Implementing an alternative to the coverartarchive

gamebeaker · October 21, 2024, 10:04am

As the title states i think it should be worked on an alternative for the coverartarchive.
Why?
I fear that the Internet Archive is going to lose the ongoing court cases and is shutting down because they can’t pay the fines.
If it gets announced that they lost in court and they have to shut down because of this it is to late. Even if they stay available a few months after that i think a lot of people will have the same idea and try to archive the Internet Archive which will cause an increased load or even work like a ddos attack.

It would be sad to lose all art contributions since 2013.

Even if no real alternative is created i think it should be made an effort to backup all original-size images independent from the IA. That would allow the rebuilding of an alternative when the IA goes dark. If one image is requested per second it would still take 65 days (5548967/3600/24=64,22 days) just to create the backup.

rob · October 21, 2024, 12:14pm

I feel ya 100% and this has been on my mind for some time now. Here are the things I plan to do when the CAA comes back:

Make a backup of the whole archive (top priority)
Create docker project that creates a whole copy of the the archive or at least a caching proxy. The goal here is for others to be able to setup CAA services under their own control to avoid future disruptions.
Start thinking about where we can host an alternate place should the archive go dark.

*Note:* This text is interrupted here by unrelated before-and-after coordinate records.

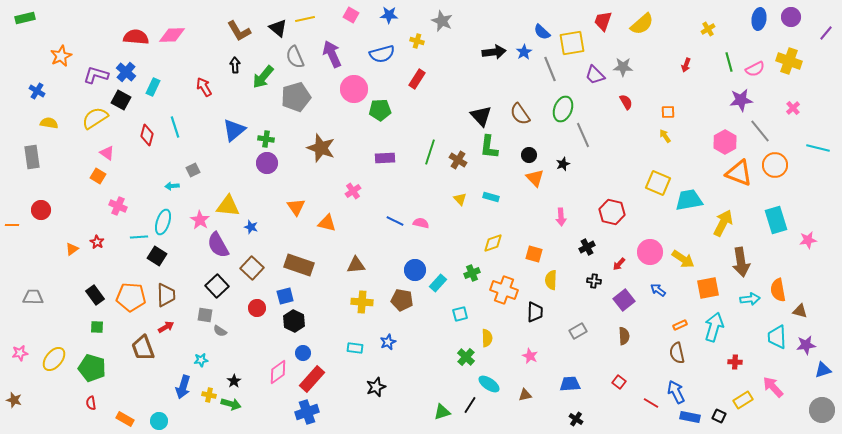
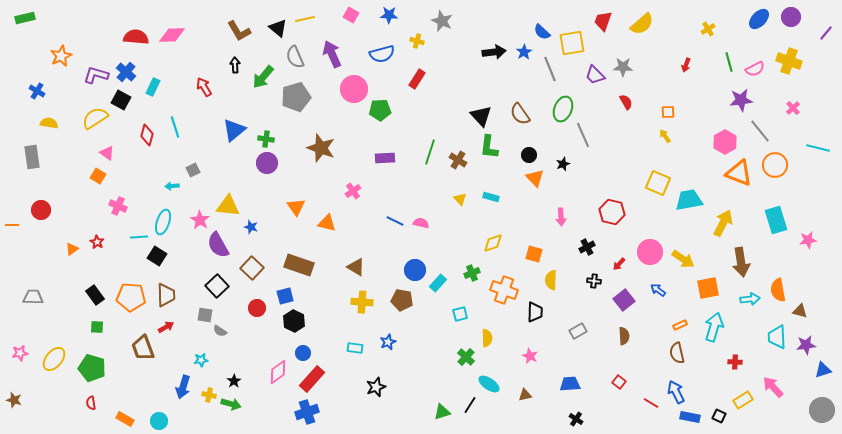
blue ellipse at (759, 19): rotated 35 degrees clockwise
brown triangle at (356, 265): moved 2 px down; rotated 36 degrees clockwise
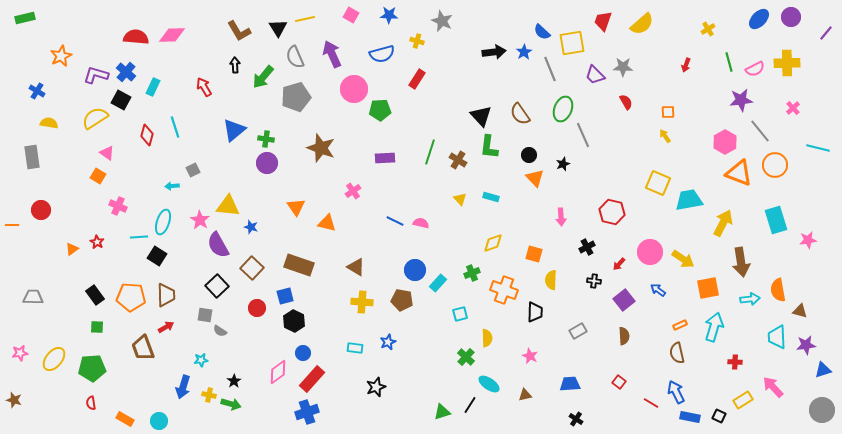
black triangle at (278, 28): rotated 18 degrees clockwise
yellow cross at (789, 61): moved 2 px left, 2 px down; rotated 20 degrees counterclockwise
green pentagon at (92, 368): rotated 20 degrees counterclockwise
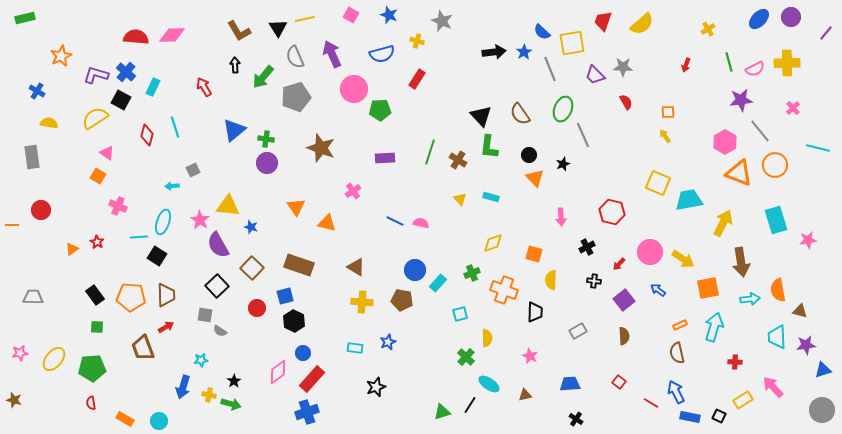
blue star at (389, 15): rotated 18 degrees clockwise
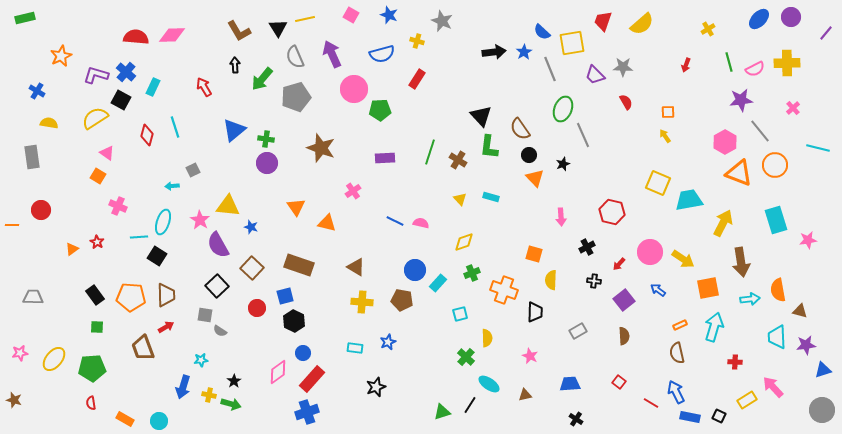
green arrow at (263, 77): moved 1 px left, 2 px down
brown semicircle at (520, 114): moved 15 px down
yellow diamond at (493, 243): moved 29 px left, 1 px up
yellow rectangle at (743, 400): moved 4 px right
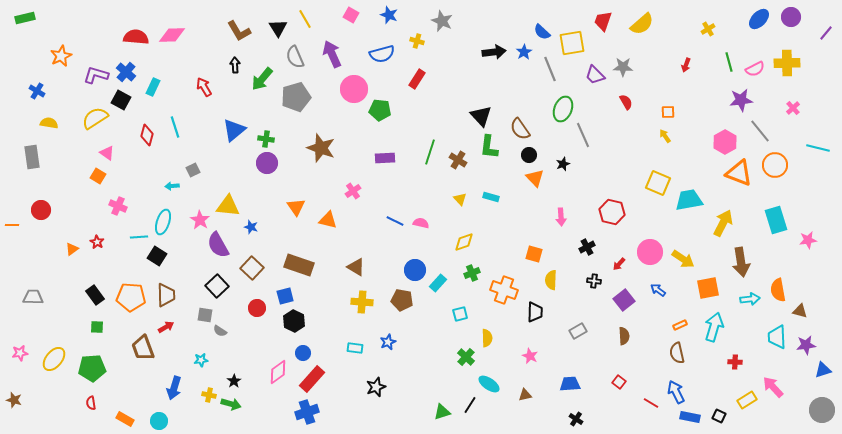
yellow line at (305, 19): rotated 72 degrees clockwise
green pentagon at (380, 110): rotated 10 degrees clockwise
orange triangle at (327, 223): moved 1 px right, 3 px up
blue arrow at (183, 387): moved 9 px left, 1 px down
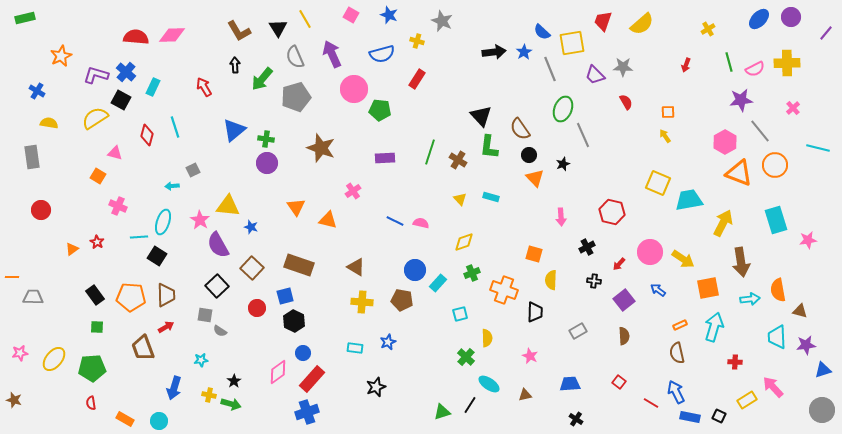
pink triangle at (107, 153): moved 8 px right; rotated 21 degrees counterclockwise
orange line at (12, 225): moved 52 px down
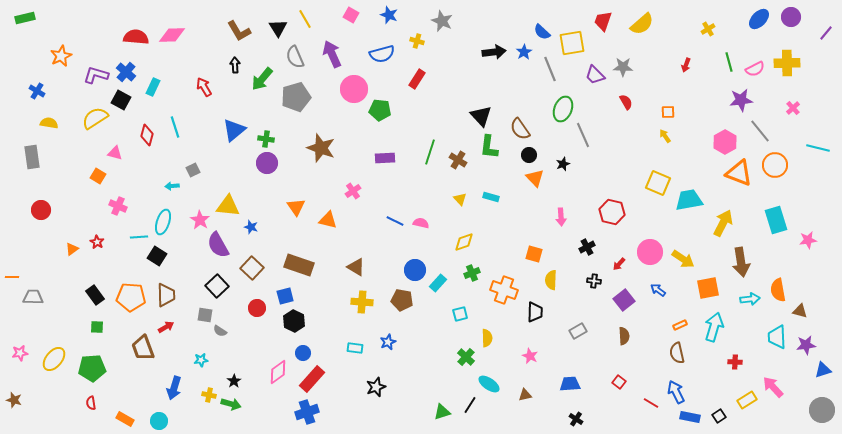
black square at (719, 416): rotated 32 degrees clockwise
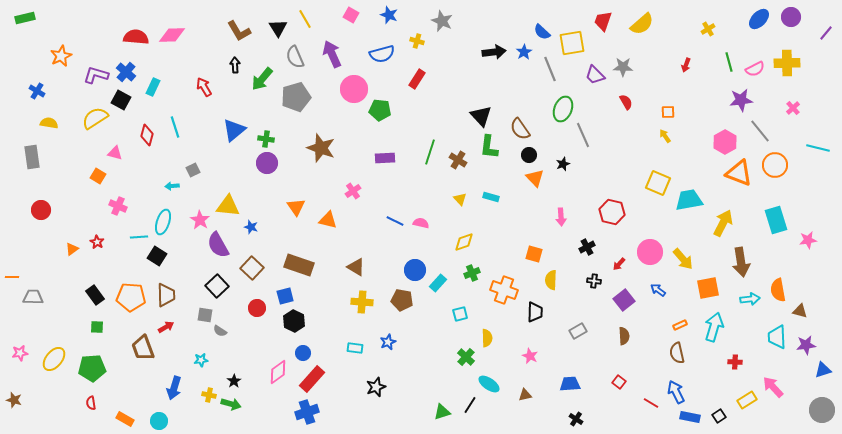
yellow arrow at (683, 259): rotated 15 degrees clockwise
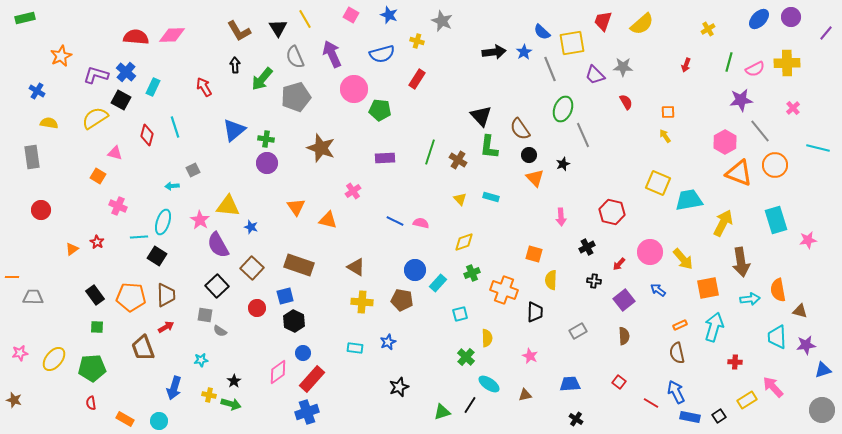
green line at (729, 62): rotated 30 degrees clockwise
black star at (376, 387): moved 23 px right
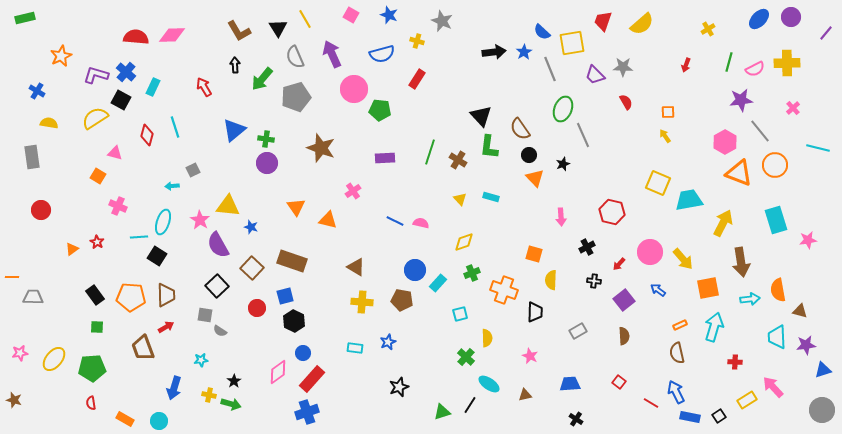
brown rectangle at (299, 265): moved 7 px left, 4 px up
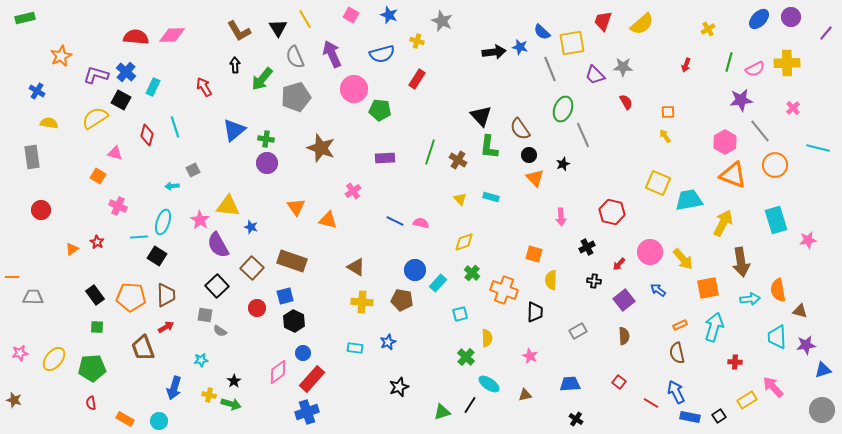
blue star at (524, 52): moved 4 px left, 5 px up; rotated 28 degrees counterclockwise
orange triangle at (739, 173): moved 6 px left, 2 px down
green cross at (472, 273): rotated 28 degrees counterclockwise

#3 isn’t as concrete as it could be – and that is intentional. I don’t want to force our own hand until we have to make a decision. But, I plan to be ready so that we can deploy an alternative quickly should this event come to pass.

gamebeaker · October 21, 2024, 12:45pm

To your point 2 and 3 maybe it is possible that the docker cache is using bittorrent.
You can add a webseed https://… to torrent files → if IA is online it grabs the image from the website if it is offline it behaves like a normal torrent and searches it over DHT or torrent tracker.
Problems:
I am not sure how torrent files are generated. I think you need to have the file and compute a hash of it to create the file. (Only possible after the backup got created)
How are the torrent files distributed? New entry in Muisicbrainz database? (Maybe it is enough to save the hash of the file and the user client can generate the right torrent file from it. Pro: If IA is no longer available no need to change the database.)

Pro:
If there is one backup it just needs to be converted to a seedbox for torrenting and over time the files get spread over different proxies.
If Picard uses bittorrent to get the covers the load should get automatically “balanced” to other docker proxies.(The user doesn’t have to manually change a cover server etc. very user friendly)
If there was no change to the cover there is no need to re-download it. (At the moment it gets downloaded each time, there is no cover cache)

Picard uses bittorrent
problem:
How do the docker proxies get notified which covers to cache if they never get a direct request from user.
solution:
create a musicbrainz tracker for torrent files and create an api endpoint like get 100 torrents with the least seeders/ peers.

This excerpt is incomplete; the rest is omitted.